- **Assignment**: Write the listing out again word for word, skipping each picture.

---------- Supplied information

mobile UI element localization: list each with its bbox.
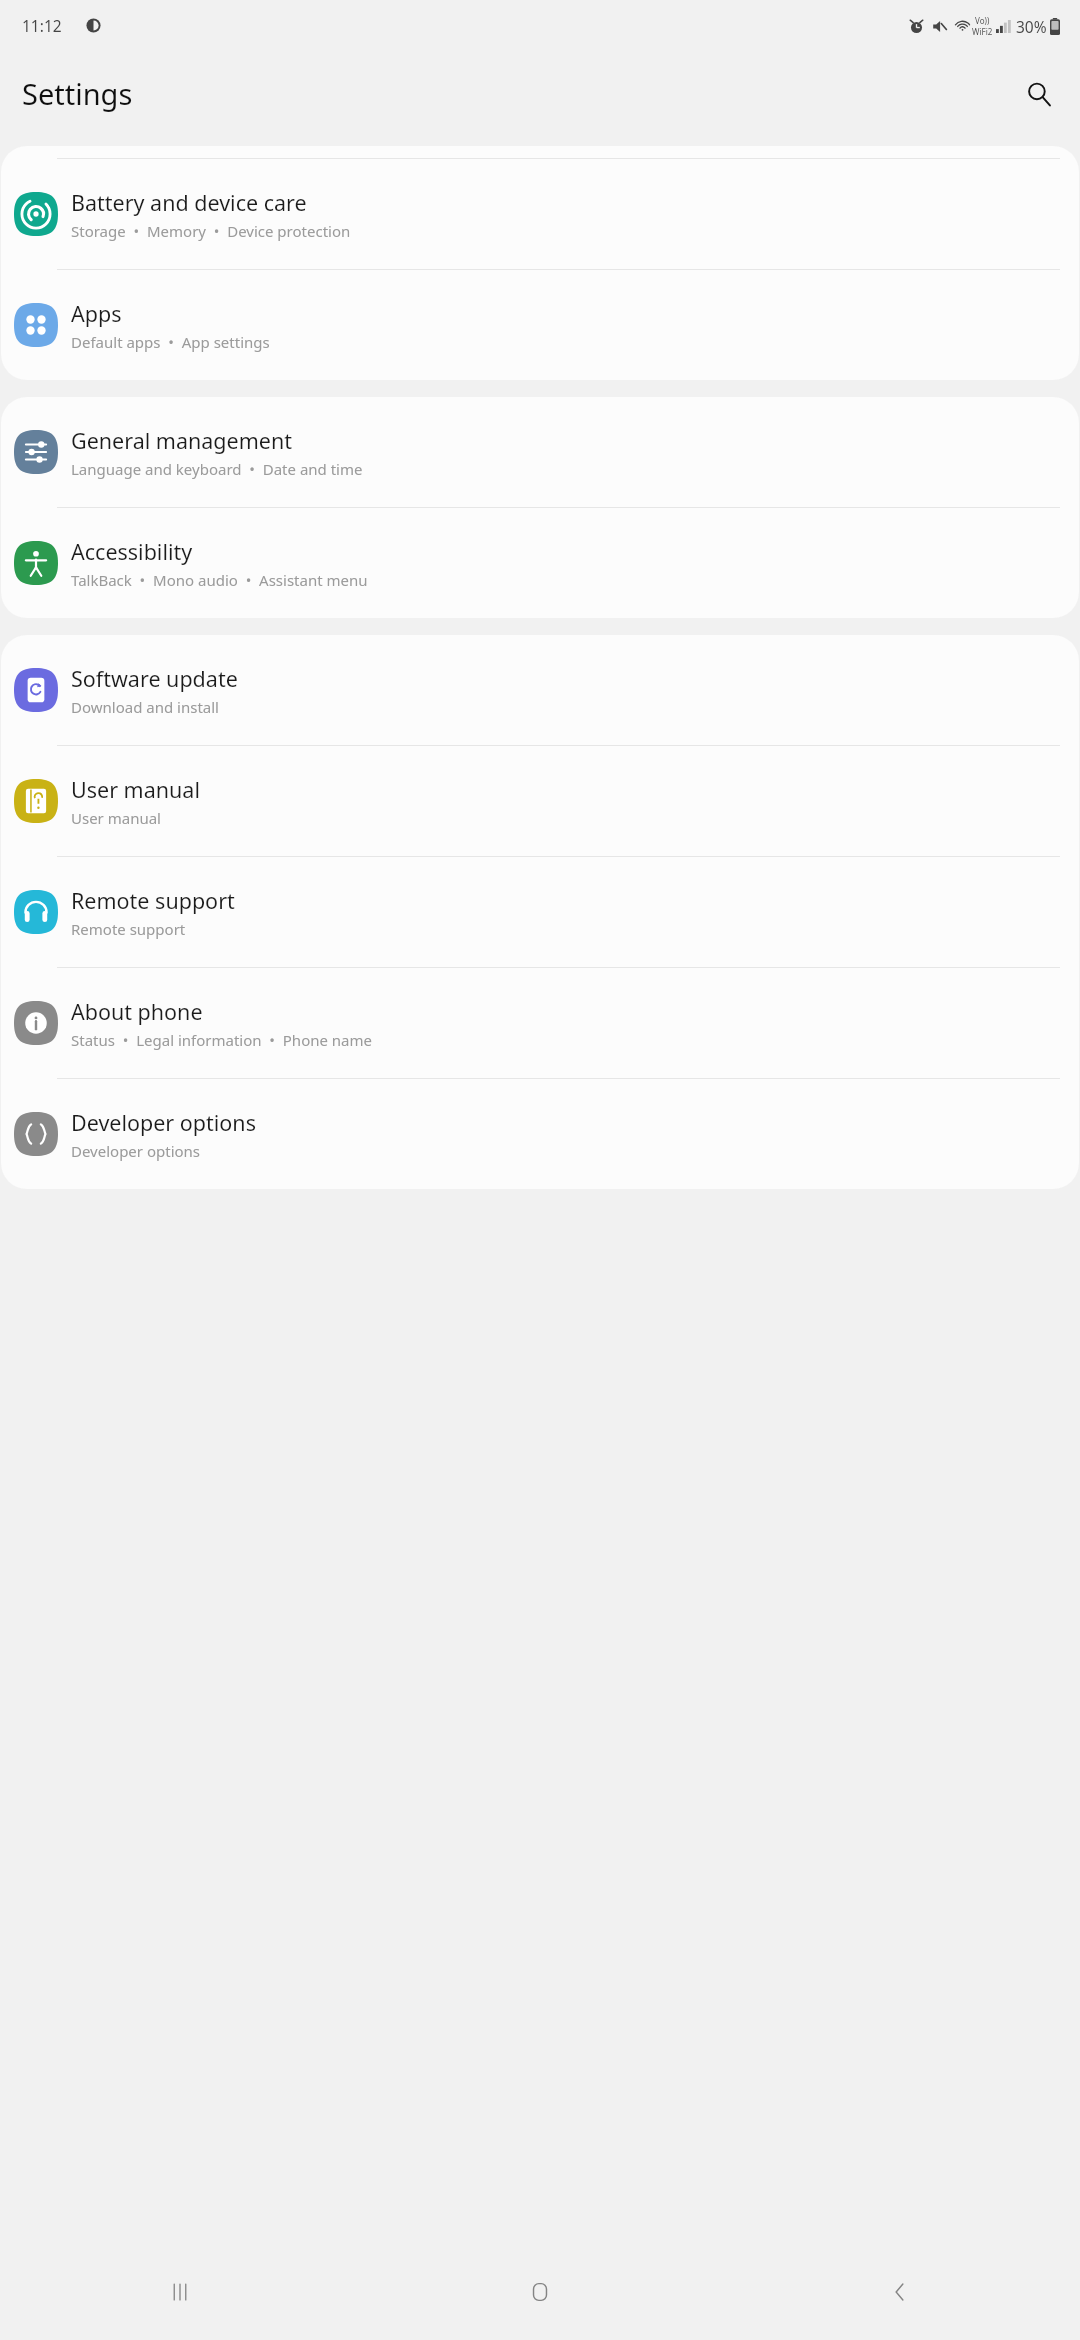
button[interactable]: User manual <box>1 746 1079 856</box>
staticText: WiFi2 <box>972 26 993 37</box>
staticText: User manual <box>71 775 200 804</box>
staticText: Developer options <box>71 1108 256 1137</box>
staticText: Battery and device care <box>71 188 307 217</box>
staticText: About phone <box>71 997 203 1026</box>
button[interactable]: Accessibility <box>1 508 1079 618</box>
staticText: Download and install <box>71 697 219 717</box>
button[interactable]: General management <box>1 397 1079 507</box>
staticText: 30% <box>1016 16 1047 37</box>
staticText: Apps <box>71 299 122 328</box>
button[interactable]: Recents <box>0 2244 360 2340</box>
button[interactable]: Apps <box>1 270 1079 380</box>
staticText: Default apps • App settings <box>71 332 270 352</box>
staticText: Software update <box>71 664 238 693</box>
staticText: Settings <box>22 74 133 113</box>
staticText: Developer options <box>71 1141 201 1161</box>
staticText: Vo)) <box>975 15 990 26</box>
staticText: Accessibility <box>71 537 193 566</box>
button[interactable]: Software update <box>1 635 1079 745</box>
staticText: Remote support <box>71 886 235 915</box>
staticText: Status • Legal information • Phone name <box>71 1030 373 1050</box>
button[interactable]: Search <box>1015 70 1063 118</box>
button[interactable]: Home <box>360 2244 720 2340</box>
staticText: User manual <box>71 808 161 828</box>
button[interactable]: Developer options <box>1 1079 1079 1189</box>
button[interactable]: Battery and device care <box>1 159 1079 269</box>
staticText: Storage • Memory • Device protection <box>71 221 351 241</box>
staticText: Language and keyboard • Date and time <box>71 459 363 479</box>
staticText: Remote support <box>71 919 186 939</box>
staticText: 11:12 <box>22 15 62 36</box>
button[interactable]: About phone <box>1 968 1079 1078</box>
staticText: TalkBack • Mono audio • Assistant menu <box>71 570 368 590</box>
button[interactable]: Remote support <box>1 857 1079 967</box>
staticText: General management <box>71 426 292 455</box>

--------------------

- **Final answer**:
mobile UI element localization: list each with its bbox.
button[interactable]: User manual <box>1 746 1079 856</box>
staticText: WiFi2 <box>972 26 993 37</box>
staticText: User manual <box>71 775 200 804</box>
staticText: Developer options <box>71 1108 256 1137</box>
staticText: Battery and device care <box>71 188 307 217</box>
staticText: About phone <box>71 997 203 1026</box>
button[interactable]: Accessibility <box>1 508 1079 618</box>
staticText: Download and install <box>71 697 219 717</box>
button[interactable]: General management <box>1 397 1079 507</box>
staticText: 30% <box>1016 16 1047 37</box>
staticText: Apps <box>71 299 122 328</box>
button[interactable]: Recents <box>0 2244 360 2340</box>
button[interactable]: Apps <box>1 270 1079 380</box>
staticText: Default apps • App settings <box>71 332 270 352</box>
staticText: Software update <box>71 664 238 693</box>
staticText: Settings <box>22 74 133 113</box>
staticText: Developer options <box>71 1141 201 1161</box>
staticText: Vo)) <box>975 15 990 26</box>
staticText: Accessibility <box>71 537 193 566</box>
button[interactable]: Software update <box>1 635 1079 745</box>
staticText: Remote support <box>71 886 235 915</box>
staticText: Status • Legal information • Phone name <box>71 1030 373 1050</box>
button[interactable]: Search <box>1015 70 1063 118</box>
button[interactable]: Home <box>360 2244 720 2340</box>
staticText: User manual <box>71 808 161 828</box>
button[interactable]: Developer options <box>1 1079 1079 1189</box>
button[interactable]: Battery and device care <box>1 159 1079 269</box>
staticText: Storage • Memory • Device protection <box>71 221 351 241</box>
staticText: Language and keyboard • Date and time <box>71 459 363 479</box>
staticText: Remote support <box>71 919 186 939</box>
staticText: 11:12 <box>22 15 62 36</box>
button[interactable]: About phone <box>1 968 1079 1078</box>
staticText: TalkBack • Mono audio • Assistant menu <box>71 570 368 590</box>
button[interactable]: Remote support <box>1 857 1079 967</box>
staticText: General management <box>71 426 292 455</box>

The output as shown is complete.